* _REQUIRED WORK_: Show every line of the data where the word "موبایل" can be found.

* _DATA RECORDS_:
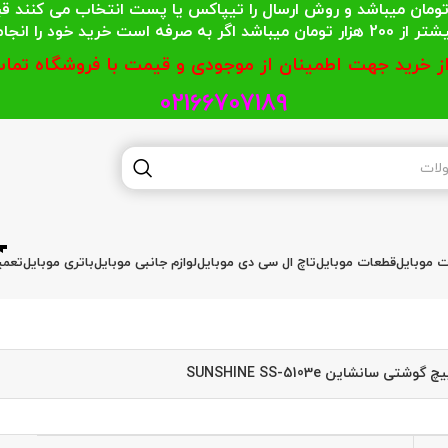
 محترمی که جمع خریدشان کمتر از 200 هزار تومان میباشد و روش ارسال را تیپاکس یا پست
گر به صرفه است خرید خود را انجام دهند.
از خرید جهت اطمینان از موجودی و قیمت با فروشگاه تماس
02166707189
ات موبایل
قطعات موبایل
تاچ ال سی دی موبایل
لوازم جانبی موبایل
باتری موبایل
تعمی
شتی سانشاین SUNSHINE SS-5103e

* _FINISHED TASK_:
ات موبایل
قطعات موبایل
تاچ ال سی دی موبایل
لوازم جانبی موبایل
باتری موبایل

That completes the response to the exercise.